Transcribed page contents:
^^^^

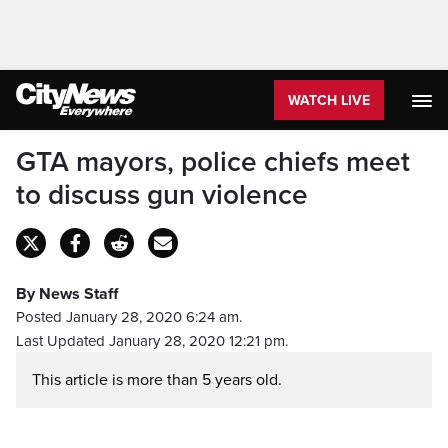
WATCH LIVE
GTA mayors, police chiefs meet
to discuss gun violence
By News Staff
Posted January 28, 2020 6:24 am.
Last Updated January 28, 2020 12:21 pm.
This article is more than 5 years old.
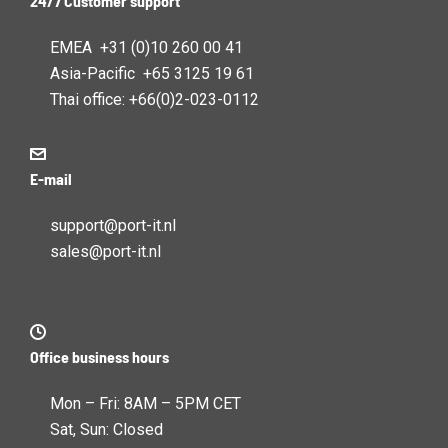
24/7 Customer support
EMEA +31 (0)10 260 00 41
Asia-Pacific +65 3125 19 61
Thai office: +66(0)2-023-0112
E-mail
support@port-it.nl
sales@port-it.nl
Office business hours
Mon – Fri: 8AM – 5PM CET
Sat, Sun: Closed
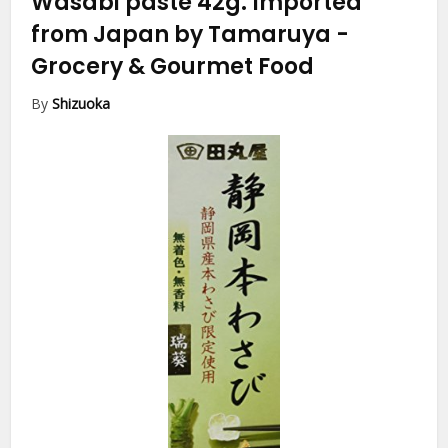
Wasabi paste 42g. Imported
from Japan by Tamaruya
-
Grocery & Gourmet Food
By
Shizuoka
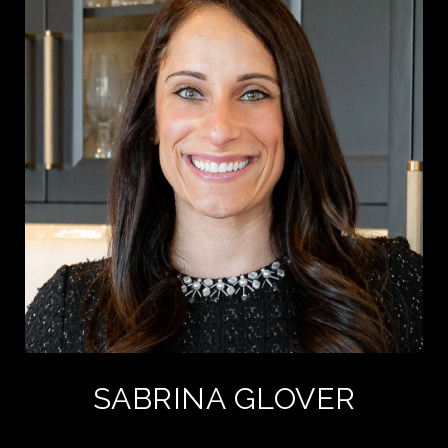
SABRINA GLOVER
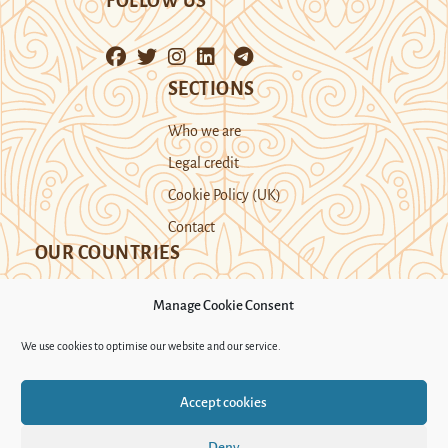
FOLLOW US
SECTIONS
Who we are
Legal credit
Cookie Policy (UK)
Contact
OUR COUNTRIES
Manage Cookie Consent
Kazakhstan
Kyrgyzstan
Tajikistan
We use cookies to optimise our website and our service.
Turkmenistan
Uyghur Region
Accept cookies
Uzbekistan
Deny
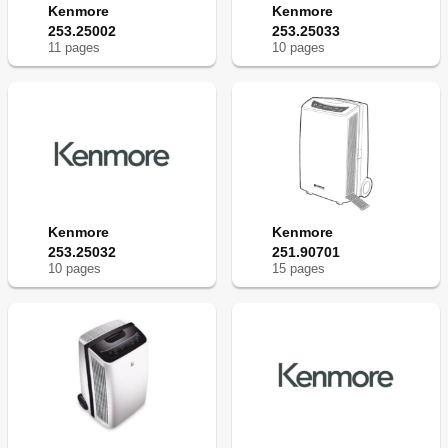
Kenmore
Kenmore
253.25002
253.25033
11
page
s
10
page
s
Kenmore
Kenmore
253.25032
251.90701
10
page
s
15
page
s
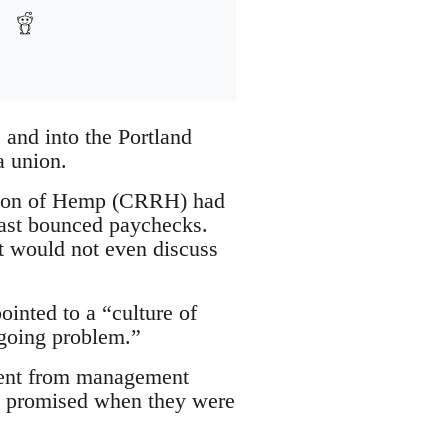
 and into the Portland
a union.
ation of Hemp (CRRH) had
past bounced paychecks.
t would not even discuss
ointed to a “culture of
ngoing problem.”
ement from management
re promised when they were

^^^^

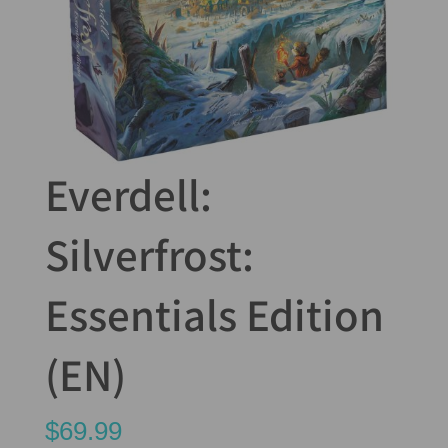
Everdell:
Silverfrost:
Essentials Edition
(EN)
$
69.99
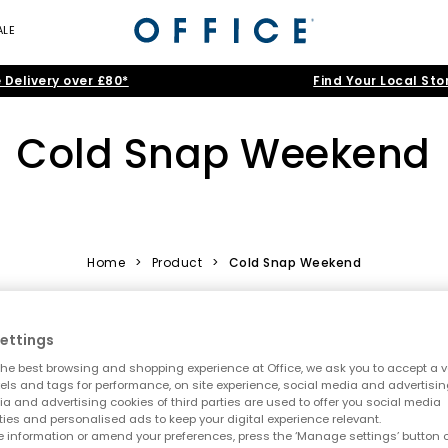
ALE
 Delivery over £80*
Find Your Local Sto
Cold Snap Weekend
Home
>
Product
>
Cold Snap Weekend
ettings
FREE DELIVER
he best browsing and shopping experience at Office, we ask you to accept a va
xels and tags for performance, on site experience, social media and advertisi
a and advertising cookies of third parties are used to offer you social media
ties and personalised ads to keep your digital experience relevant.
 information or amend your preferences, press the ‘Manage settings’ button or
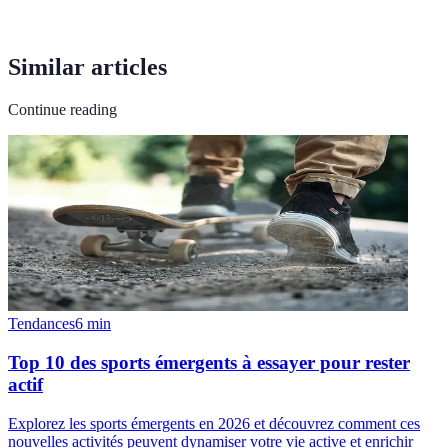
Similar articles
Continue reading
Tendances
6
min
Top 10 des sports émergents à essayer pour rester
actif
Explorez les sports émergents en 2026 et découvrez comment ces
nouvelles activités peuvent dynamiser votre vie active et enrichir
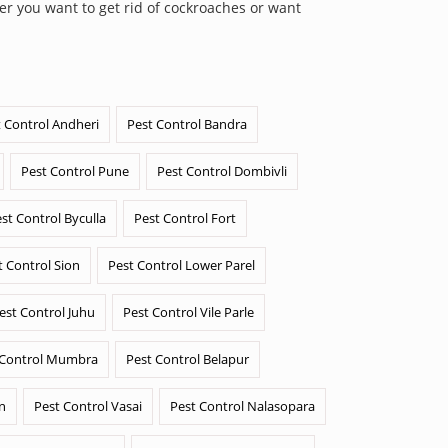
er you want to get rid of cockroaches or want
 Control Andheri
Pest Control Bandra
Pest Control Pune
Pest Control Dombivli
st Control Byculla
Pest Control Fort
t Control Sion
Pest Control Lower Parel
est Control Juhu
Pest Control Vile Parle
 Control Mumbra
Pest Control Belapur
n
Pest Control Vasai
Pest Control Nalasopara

^^^^

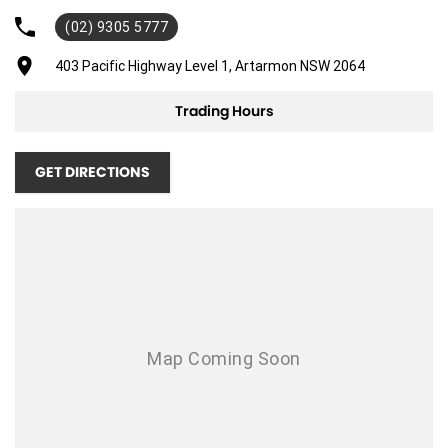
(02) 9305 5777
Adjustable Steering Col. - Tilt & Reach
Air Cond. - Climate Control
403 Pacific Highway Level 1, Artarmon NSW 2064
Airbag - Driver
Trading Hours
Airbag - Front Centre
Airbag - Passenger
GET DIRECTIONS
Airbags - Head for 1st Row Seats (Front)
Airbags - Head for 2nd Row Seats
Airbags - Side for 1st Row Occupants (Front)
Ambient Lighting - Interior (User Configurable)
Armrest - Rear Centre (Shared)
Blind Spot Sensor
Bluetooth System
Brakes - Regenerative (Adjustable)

^^^^

- [Action item] The lines above starting at the one that holds "GTA mayors, police chiefs meet" and ending at the one that holds "ement from management" are to be written out exactly, ends included, and no pictures are to be copied.

- [Your response]
GTA mayors, police chiefs meet
to discuss gun violence
By News Staff
Posted January 28, 2020 6:24 am.
Last Updated January 28, 2020 12:21 pm.
This article is more than 5 years old.
24/7 Customer support
EMEA +31 (0)10 260 00 41
Asia-Pacific +65 3125 19 61
Thai office: +66(0)2-023-0112
E-mail
support@port-it.nl
sales@port-it.nl
Office business hours
Mon – Fri: 8AM – 5PM CET
Sat, Sun: Closed
Wasabi paste 42g. Imported
from Japan by Tamaruya
-
Grocery & Gourmet Food
By
Shizuoka
SABRINA GLOVER
FOLLOW US
SECTIONS
Who we are
Legal credit
Cookie Policy (UK)
Contact
OUR COUNTRIES
Manage Cookie Consent
Kazakhstan
Kyrgyzstan
Tajikistan
We use cookies to optimise our website and our service.
Turkmenistan
Uyghur Region
Accept cookies
Uzbekistan
Deny
Kenmore
Kenmore
253.25002
253.25033
11
page
s
10
page
s
Kenmore
Kenmore
253.25032
251.90701
10
page
s
15
page
s
 and into the Portland
a union.
ation of Hemp (CRRH) had
past bounced paychecks.
t would not even discuss
ointed to a “culture of
ngoing problem.”
ement from management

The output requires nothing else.